English barrister and legal writer

Michael Dalton (1564–1644) was an English barrister and legal writer, author of two works well known in his time.

==Life==
He was the son of Thomas Dalton of Hildersham, Cambridgeshire, and matriculated at Trinity College, Cambridge in 1580.

He was associated with Lincoln's Inn, moving there from Furnivall's Inn, being called to the bar and eventually becoming a bencher. He resided at West Wratting, Cambridgeshire, and was in the commission of the peace for the county.

==Works==
Dalton published:

- The Countrey Justice, London, 1618, a treatise on the jurisdiction of justices of the peace out of session. Anthony Fitzherbert in L'Office et Auctoritee de Justices de Peace, 1514, English translation 1538) and William Lambarde (Eirenarcha, 1610) had already devoted substantive treatises to the duties of justices. Dalton's book differed from these in the limitation of its scope and the extent of its detail. It covered the types of case and offence where a magistrate (justice of the peace) could administer summary justice under statute law, there having been an extensive list of such situations (from poaching to poor church attendance) since the 16th century. A second edition appeared in 1619 ("newly corrected and inlarged"), prefaced by commendatory Latin verses by John Richardson, William Burton the Regius Professor of Physic at Cambridge, Isaac Barrow described as ‘affinis,’ and William L'Isle, and other editions in 1622 (reprinted from 1619) and in 1626 ("third time"). It was published "for the fourth time" in 1630, and twice in 1635 for the "fifth time" and the "sixth time"; in 1643 again for the "sixth time." Other revised and enlarged editions came in 1655 and 1661. In 1666 the work was edited by a certain T. M. of Lincoln's Inn, who added a treatise on the jurisdiction in sessions, and new matter. Subsequent editions appeared in 1677, 1682, 1690, 1697, 1705, 1715, 1727, and 1742 (reissued 1746).
- Officium Vicecomitum, or the Office and Authoritie of Sheriffs, London, 1623. An abridgment appeared in 1628 The last edition of this book was published in 1700.

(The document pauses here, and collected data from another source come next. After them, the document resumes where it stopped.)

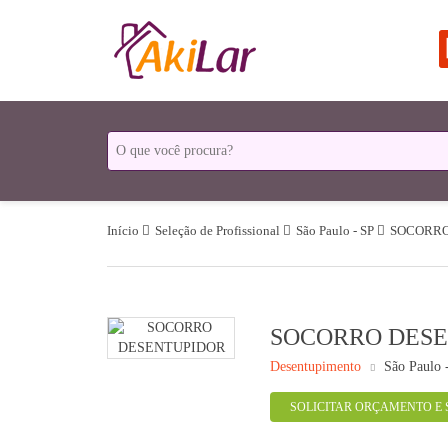
Início
Seleção de Profissional
São Paulo - SP
SOCORRO
SOCORRO DES
Desentupimento
São Paulo 
SOLICITAR ORÇAMENTO E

Dalton's works were sufficiently widely known for it to be suggested that his view of rules of evidence can account for conduct of the defendants in the trial of Thomas Cornell for murdering his mother, Rebecca Cornell, in Rhode Island in 1673. Material on witchcraft passed into later editions of the Countrey Justice from earlier works (the Discoverie of Witches (1613) of Thomas Potts and the Guide to Grand-Jury Men (1627) of Richard Barnard), and was transmitted from there to the An Assistance to Justices of the Peace (1683) of Joseph Keble.

Dalton also wrote an unpublished religious work in the tradition of Acts and Monuments, finished 1634 but left in manuscript. It was considered for publication by the Long Parliament in 1641, but the more extensive work of Thomas Harding was preferred by a committee under Edward Dering; in fact neither was printed. There exists a summary in the British Library. It is an abstract of events in chronological sequence from the foundation of Christianity to ‘the discovery of anti-christ’ in the sixteenth century.

== Personal life ==
Dalton married first, Frances, a daughter of William Thornton, and secondly Mary, a daughter of Edward Allington.

In 1631 Dalton was fined for having allowed his daughter Dorothy to marry her maternal uncle, Sir Giles Allington of Horseheath, Cambridgeshire. The fine, however, was remitted.